### Records for the task

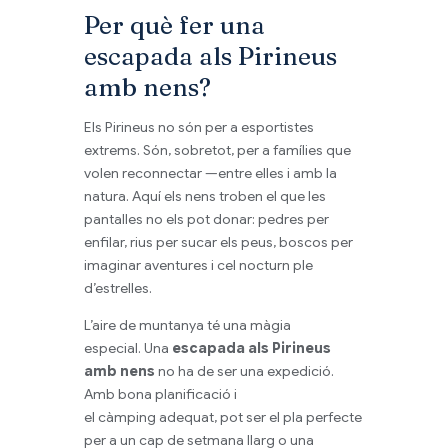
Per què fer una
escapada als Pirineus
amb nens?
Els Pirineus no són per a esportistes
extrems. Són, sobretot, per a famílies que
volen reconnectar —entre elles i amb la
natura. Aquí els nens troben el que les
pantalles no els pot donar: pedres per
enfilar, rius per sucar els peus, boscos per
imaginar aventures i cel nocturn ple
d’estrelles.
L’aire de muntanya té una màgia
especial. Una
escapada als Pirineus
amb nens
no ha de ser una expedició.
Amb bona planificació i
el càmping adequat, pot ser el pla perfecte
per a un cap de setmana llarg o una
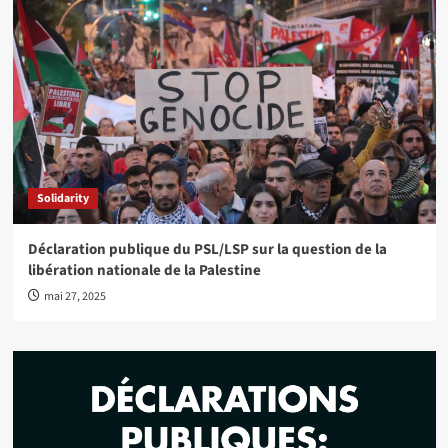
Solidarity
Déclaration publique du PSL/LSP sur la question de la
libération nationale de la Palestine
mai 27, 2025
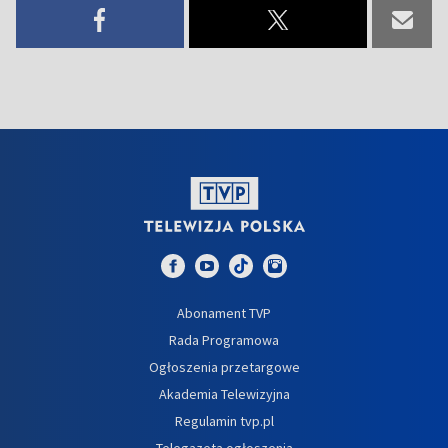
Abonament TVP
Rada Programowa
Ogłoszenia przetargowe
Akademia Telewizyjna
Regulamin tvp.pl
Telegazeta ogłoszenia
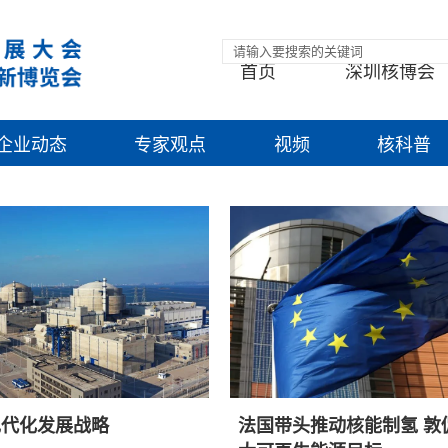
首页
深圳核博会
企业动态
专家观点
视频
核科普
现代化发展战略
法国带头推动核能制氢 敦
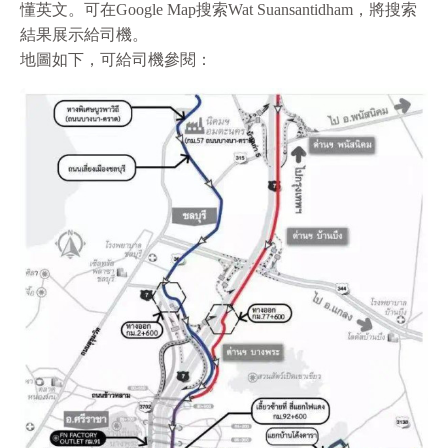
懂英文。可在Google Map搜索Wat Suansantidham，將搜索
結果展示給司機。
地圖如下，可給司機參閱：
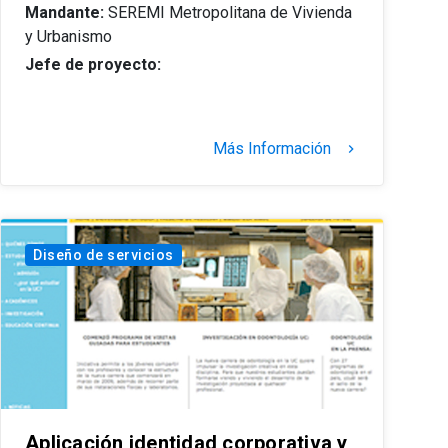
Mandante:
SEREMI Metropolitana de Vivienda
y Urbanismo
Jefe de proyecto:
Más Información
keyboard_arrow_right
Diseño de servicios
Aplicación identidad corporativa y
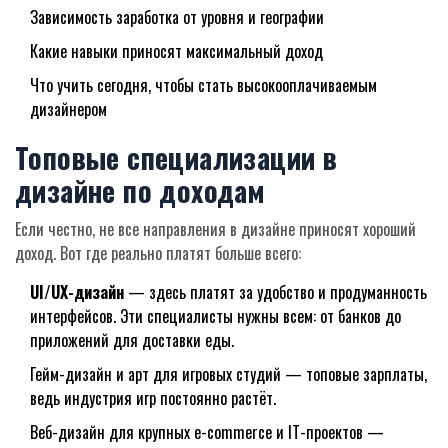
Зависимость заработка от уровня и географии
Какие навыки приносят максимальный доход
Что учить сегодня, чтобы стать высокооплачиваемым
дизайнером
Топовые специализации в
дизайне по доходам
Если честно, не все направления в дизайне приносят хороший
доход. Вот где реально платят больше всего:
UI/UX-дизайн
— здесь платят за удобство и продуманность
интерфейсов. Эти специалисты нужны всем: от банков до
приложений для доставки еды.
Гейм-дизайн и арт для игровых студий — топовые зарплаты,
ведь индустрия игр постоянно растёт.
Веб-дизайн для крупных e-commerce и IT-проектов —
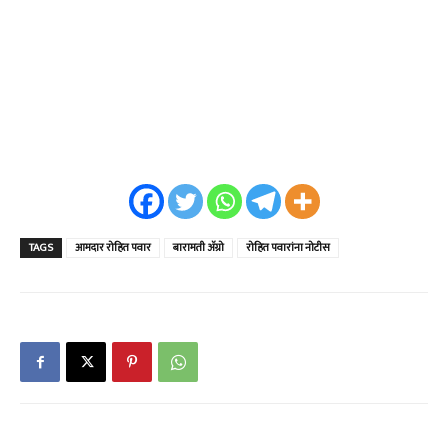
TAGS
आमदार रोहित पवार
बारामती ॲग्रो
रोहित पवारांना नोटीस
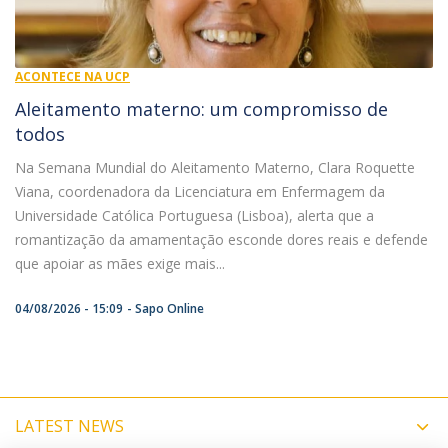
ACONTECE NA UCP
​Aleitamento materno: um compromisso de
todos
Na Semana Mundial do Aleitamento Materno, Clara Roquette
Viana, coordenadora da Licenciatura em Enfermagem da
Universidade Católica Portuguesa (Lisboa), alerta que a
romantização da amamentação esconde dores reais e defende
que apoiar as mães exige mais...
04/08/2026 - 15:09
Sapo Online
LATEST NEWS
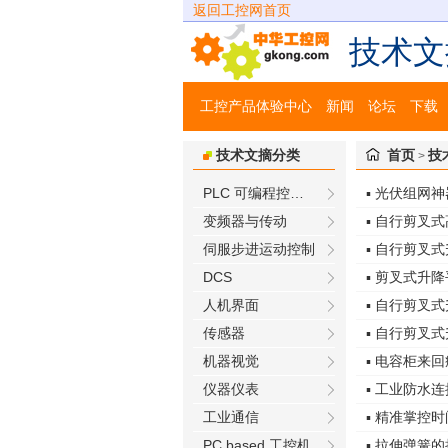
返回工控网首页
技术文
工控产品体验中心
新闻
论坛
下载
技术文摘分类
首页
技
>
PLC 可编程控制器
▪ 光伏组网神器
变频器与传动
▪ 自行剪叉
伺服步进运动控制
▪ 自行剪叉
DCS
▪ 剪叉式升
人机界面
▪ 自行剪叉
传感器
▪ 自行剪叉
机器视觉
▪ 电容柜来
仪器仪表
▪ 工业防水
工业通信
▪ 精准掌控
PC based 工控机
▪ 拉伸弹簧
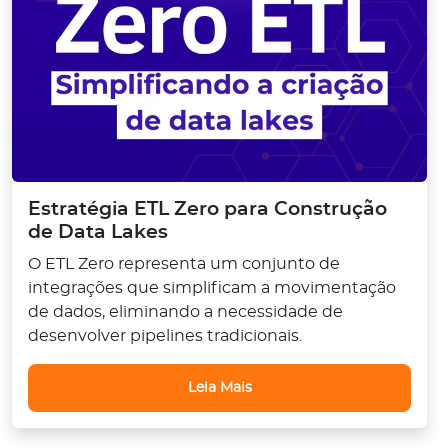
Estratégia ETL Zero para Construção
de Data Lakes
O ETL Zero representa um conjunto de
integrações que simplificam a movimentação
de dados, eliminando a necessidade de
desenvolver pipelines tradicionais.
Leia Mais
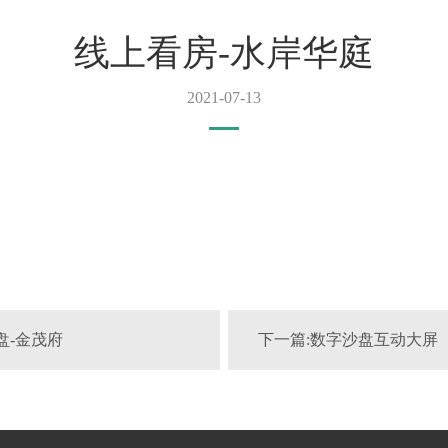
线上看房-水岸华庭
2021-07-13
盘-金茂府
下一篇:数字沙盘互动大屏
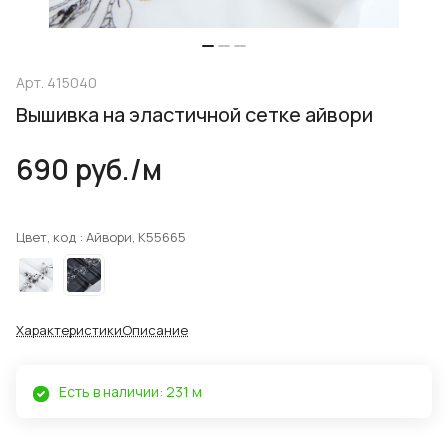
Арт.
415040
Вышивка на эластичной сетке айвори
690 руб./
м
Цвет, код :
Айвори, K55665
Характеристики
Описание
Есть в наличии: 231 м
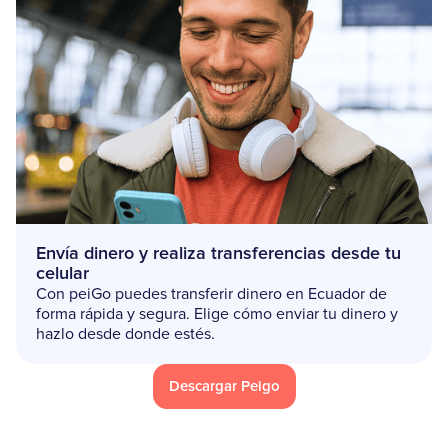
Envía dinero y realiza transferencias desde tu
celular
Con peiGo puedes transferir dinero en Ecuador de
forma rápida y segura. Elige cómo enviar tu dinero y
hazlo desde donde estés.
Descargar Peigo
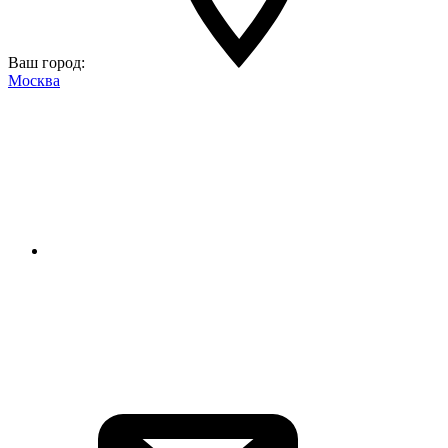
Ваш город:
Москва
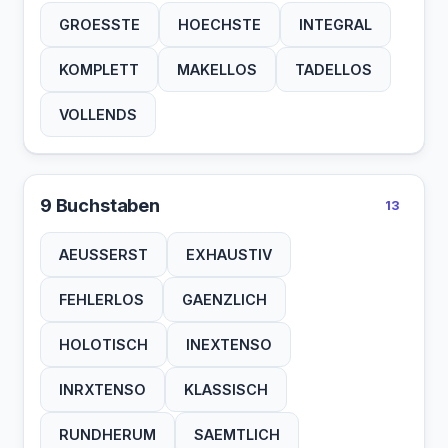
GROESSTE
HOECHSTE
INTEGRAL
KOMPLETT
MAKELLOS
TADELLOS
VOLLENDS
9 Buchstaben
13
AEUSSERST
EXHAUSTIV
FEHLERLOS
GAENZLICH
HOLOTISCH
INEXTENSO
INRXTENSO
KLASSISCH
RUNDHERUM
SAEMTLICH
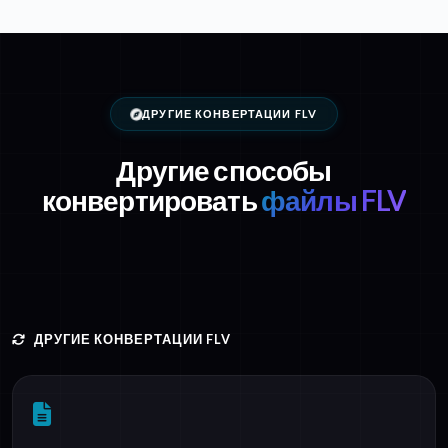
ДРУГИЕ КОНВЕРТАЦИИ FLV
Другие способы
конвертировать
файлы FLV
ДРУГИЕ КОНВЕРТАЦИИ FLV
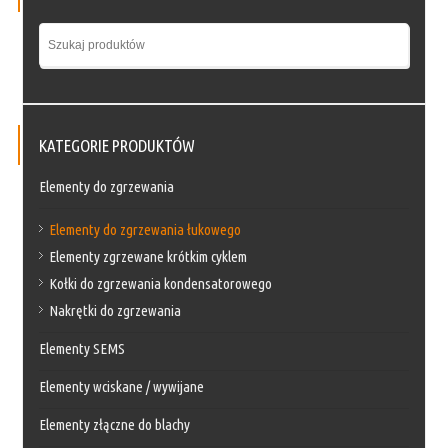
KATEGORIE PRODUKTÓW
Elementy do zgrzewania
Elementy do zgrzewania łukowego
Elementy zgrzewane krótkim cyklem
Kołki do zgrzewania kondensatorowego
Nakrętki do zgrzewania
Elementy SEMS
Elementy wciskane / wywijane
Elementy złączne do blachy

### Aim of the task
Look over the entries above and say how many lines contain "Elementy"; give only the number.

### Result of the task
6